Relatos de Lutheia: Posada

Luego de un par de horas de viaje ambos permanecieron en silencio. Azthorius se pasó cada segundo mirando los alrededores esperando poder encontrar a su padre, pero no había rastros de él. El viento soplaba incesantemente agitando los arbustos y árboles que había en ambos lados del sendero.

Odvier carraspeó, tosió y escupió a un lado.

―El de la izquierda es Galtropo y el de la derecha es Morgo.

―Son los primeros caballos que veo, porque eso es lo que son, ¿no?

―Por supuesto y cuando lleguemos a Erguiliat de seguro verás muchísimos más.

―¿Erguiliat?

―La Ciudad de Plata se llama así.

―No lo sabía, es que mi padre solo la llamaba Ciudad de Plata.

Odvier detuvo el carro frente a una posada que frecuentaba para tomar los almuerzos cada vez que viajaba al norte o cuando iba de regreso al sur. La fachada era de ladrillos de arcilla y tenía un par de amplios ventanales recubiertos por unas cortinas celestes. Había unas enredaderas que estaban férreamente sujetas a las paredes y sus hojas contactaban los marcos de la puerta de madera de cedro.

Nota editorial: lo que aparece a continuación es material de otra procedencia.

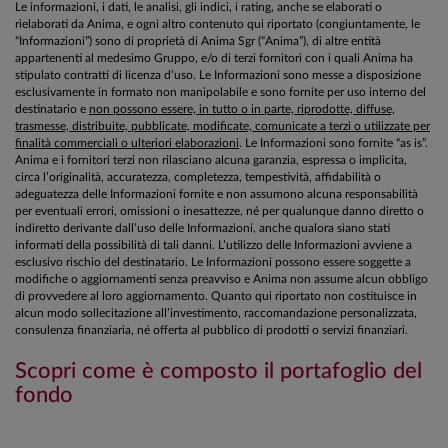
Le informazioni, i dati, le analisi, gli indici, i rating, anche se elaborati o
rielaborati da Anima, e ogni altro contenuto qui riportato (congiuntamente, le
“Informazioni”) sono di proprietà di Anima Sgr (“Anima”), di altre entità
appartenenti al medesimo Gruppo, e/o di terzi fornitori con i quali Anima ha
stipulato contratti di licenza d’uso. Le Informazioni sono messe a disposizione
esclusivamente in formato non manipolabile e sono fornite per uso interno del
destinatario e
non possono essere, in tutto o in parte, riprodotte, diffuse,
trasmesse, distribuite, pubblicate, modificate, comunicate a terzi o utilizzate per
finalità commerciali o ulteriori elaborazioni
. Le Informazioni sono fornite “as is”.
Anima e i fornitori terzi non rilasciano alcuna garanzia, espressa o implicita,
circa l’originalità, accuratezza, completezza, tempestività, affidabilità o
adeguatezza delle Informazioni fornite e non assumono alcuna responsabilità
per eventuali errori, omissioni o inesattezze, né per qualunque danno diretto o
indiretto derivante dall’uso delle Informazioni, anche qualora siano stati
informati della possibilità di tali danni. L’utilizzo delle Informazioni avviene a
esclusivo rischio del destinatario. Le Informazioni possono essere soggette a
modifiche o aggiornamenti senza preavviso e Anima non assume alcun obbligo
di provvedere al loro aggiornamento. Quanto qui riportato non costituisce in
alcun modo sollecitazione all’investimento, raccomandazione personalizzata,
consulenza finanziaria, né offerta al pubblico di prodotti o servizi finanziari.
Scopri come è composto il portafoglio del
fondo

―¡Eh! ¡Odvier! ―dijo el hombre corpulento y de tez morena que se encontraba al otro lado de la barra cuando lo vio ingresar―. Llegas más temprano que lo de costumbre, viejo amigo. Tienes suerte, esta mañana recibí carne de la buena.

―Me alegra oír eso ―dejó el barril que cargaba sobre una de las mesas y le puso una mano encima―. Aquí te traje lo que me pediste la vez pasada, Cohargo ―se acercó al posadero, le estrechó la mano y comenzó a enumerar con los dedos―: Pimienta, azúcar, sal marina, nuez moscada, orégano, romero, jengibre y azafrán. También te traje unas raíces que llegaron al puerto de tus tierras.

―Perfecto. Traeré lo de siempre, toma asiento.

―Que sea el doble de lo que siempre me traes.

―¿Estás muy hambriento o es para llevar?

―Ni una cosa ni la otra, traigo a un acompañante.

Cohargo arqueó una ceja cuando finalmente lo vio.

―¿Y ese niño? No me digas que te ha aparecido un hijo perdido.

―No es mi hijo ―le contestó Odvier mientras le ponía una mano en la cabeza y le agitaba los cabellos―. Busca a su padre, hace más de un mes que no lo ve. Se llamaba… ―miró al niño esperando que lo ayudara.

―Falldragath.

―Está claro que no es un nombre rekkaniense ―miró al corpulento posadero―. ¿Proviene de Immirkhan?

―No, doy por descartado que sea de mis tierras. ¿Será de Amunrrath?

―Quizás lo sea.

―Yo no soy de esos lugares que nombraron, viví toda mi vida en un bosque que según lo que me contó mi padre pertenece a tierras que forman parte de Rekkan.

―Bueno, toma asiento tú también. ¿Cómo te llamas?

―Azthorius.

―¿Cómo el mago? ―preguntó Cohargo un tanto desconcertado.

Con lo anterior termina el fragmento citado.